As much as I love AI/LLM's and use them on a daily basis, this does a great job revealing the gap between current capabilities and what the massive hype machine would have us believe the systems are already capable of.
I wonder how long it will take frontier LLM's to be able to handle something like this with ease without it using a lot of "scaffolding".
I don’t quite know why we would think they’d ever be able to without scaffolding. LLM are exactly what the name suggests, language models. So without scaffolding they can use to interact with the world with using language they are completely powerless.
Humans also use scaffolding to make better decisions. Imagine trying to run a profitable business over longer period solely relying on memorised values.
On one hand, this model's performance is already pretty terrifying. Anthropic light-heartedly hints at the idea, but the unexplored future potential for fully-automated management is unnerving, because no one can truly predict what will happen in a world where many purely mental tasks are automated, likely pushing humans into physical labor roles that are too difficult or too expensive to automate. Real-world scenarios have shown that even if the automation of mental tasks isn't perfect, it will probably be the go-to choice for the vast majority of companies.
On the other hand, the whole bit about employees coaxing it into stocking tungsten cubes was hilarious. I wish I had a vending machine that would sell specialty metal items. If the current day is a transitional period to Anthropic et al. creating a viable business-running model, then at least we can laugh at the early attempts for now.
I wonder if Anthropic made the employee who caused the $150 loss return all the tungsten cubes.
Would you ever trust an AI agent running your business? As hilarious as this small experiment is, is there ever a point where you can trust it to run something long term? It might make good decisions for a day, month or a year and then one day decide to trash your whole business.
It does seem far more straight forward to say "Write code that deterministically orders food items that people want and sends invoices etc."
I feel like that's more the future. Having an agent sorta make random choices feel like LLMs attempting to do math, instead of LLMs attempting to call a calculator.

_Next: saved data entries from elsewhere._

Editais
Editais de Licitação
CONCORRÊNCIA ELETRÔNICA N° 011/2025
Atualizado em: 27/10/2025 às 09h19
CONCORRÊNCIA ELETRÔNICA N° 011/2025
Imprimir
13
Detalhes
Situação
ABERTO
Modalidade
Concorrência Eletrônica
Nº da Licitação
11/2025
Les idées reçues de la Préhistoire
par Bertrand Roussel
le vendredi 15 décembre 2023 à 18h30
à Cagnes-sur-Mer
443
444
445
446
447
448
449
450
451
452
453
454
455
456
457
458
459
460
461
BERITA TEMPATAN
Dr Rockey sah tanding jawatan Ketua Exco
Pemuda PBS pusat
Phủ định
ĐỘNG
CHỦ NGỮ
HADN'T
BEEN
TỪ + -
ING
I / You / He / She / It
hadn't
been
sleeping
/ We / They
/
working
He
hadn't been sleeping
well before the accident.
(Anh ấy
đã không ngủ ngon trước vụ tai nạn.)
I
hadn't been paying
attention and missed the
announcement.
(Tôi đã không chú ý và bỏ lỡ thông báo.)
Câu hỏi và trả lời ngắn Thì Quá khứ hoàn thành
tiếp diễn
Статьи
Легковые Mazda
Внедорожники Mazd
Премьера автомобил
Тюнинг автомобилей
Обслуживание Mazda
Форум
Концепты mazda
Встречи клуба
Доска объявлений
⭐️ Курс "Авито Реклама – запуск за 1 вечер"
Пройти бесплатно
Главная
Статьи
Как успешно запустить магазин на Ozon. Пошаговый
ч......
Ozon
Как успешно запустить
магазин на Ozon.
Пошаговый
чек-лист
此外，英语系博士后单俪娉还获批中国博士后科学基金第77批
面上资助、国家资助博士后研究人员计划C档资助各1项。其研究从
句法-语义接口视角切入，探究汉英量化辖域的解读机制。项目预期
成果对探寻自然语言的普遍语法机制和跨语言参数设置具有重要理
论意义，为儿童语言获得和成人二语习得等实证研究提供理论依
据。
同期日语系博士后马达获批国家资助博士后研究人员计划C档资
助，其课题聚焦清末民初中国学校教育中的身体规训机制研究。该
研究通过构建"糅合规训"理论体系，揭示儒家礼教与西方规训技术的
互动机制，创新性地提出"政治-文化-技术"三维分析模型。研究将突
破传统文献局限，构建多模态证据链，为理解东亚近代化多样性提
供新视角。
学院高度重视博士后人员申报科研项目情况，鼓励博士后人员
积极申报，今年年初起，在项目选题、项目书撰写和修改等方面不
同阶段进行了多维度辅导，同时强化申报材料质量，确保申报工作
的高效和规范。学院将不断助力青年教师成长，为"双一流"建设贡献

Right, but if we limit the scope too much we quickly arrive at the point where 'dumb' autonomy is sufficient instead of using the world's most expensive algorithms.
I’ve just written a small anecdote with GPT3.5, where it lost count of some trivial item quantity incremental in just a few prompts. It might get better for the orders of magnitude from now on, but who’s gonna pay for ‘that one eventual mistake’.
The "April Fools" incident is VERY concerning. It would be akin to your boss having a psychotic break with reality one day and then resuming work the next. They also make a very interesting and scary point:
> ...in a world where larger fractions of economic activity are autonomously managed by AI agents, odd scenarios like this could have cascading effects—especially if multiple agents based on similar underlying models tend to go wrong for similar reasons.
This is a pretty large understatement. Imagine a business that is franchised across the country with each "franchisee" being a copy of the same model, which all freak out on the same day, accuse the customers of secretly working for the CIA and deciding to stop selling hot dogs at a profit and instead sell hand grenades at a loss. Now imagine 50 other chains having similar issues while AI law enforcement analysts dispatch real cops with real guns to the poor employees caught in the middle schlepping explosives from the UPS store to a stand in the mall.
I think we were expecting SkyNet but in reality the post-AI economy may just be really chaotic. If you thought profit-maximizing capitalist entrepreneurs were corrosive to the social fabric, wait until there are 10^10 more of them (unlike traditional meat-based entrepreneurs, there's no upper limit and there can easily be more of them than there are real people) and they not-infrequently act like they're in late stage amphetamine psychosis while still controlling your paycheck, your bank, your local police department, the military, and whatever is left that passes for the news media.
Deeper, even if they get this to work with minimal amounts of of synthetic schizophrenia, do we really want a future where we all mainly work schlepping things back and forth at the orders of disembodied voices whose reasoning we can't understand?
It would be cool to get a follow up on how long it's been since this write up and how well it's been doing since they revised the prompts and tools. Anyone know someone from Andover Labs?
Is there an underlying model of the business? Like a spreadsheet? The article says nothing about having an internal financial model. The business then loses money due to bad financial decisions.
What this looks like is a startup where the marketing people are running things and setting pricing, without much regard for costs. Eventually they ran through their startup capital. That's not unusual.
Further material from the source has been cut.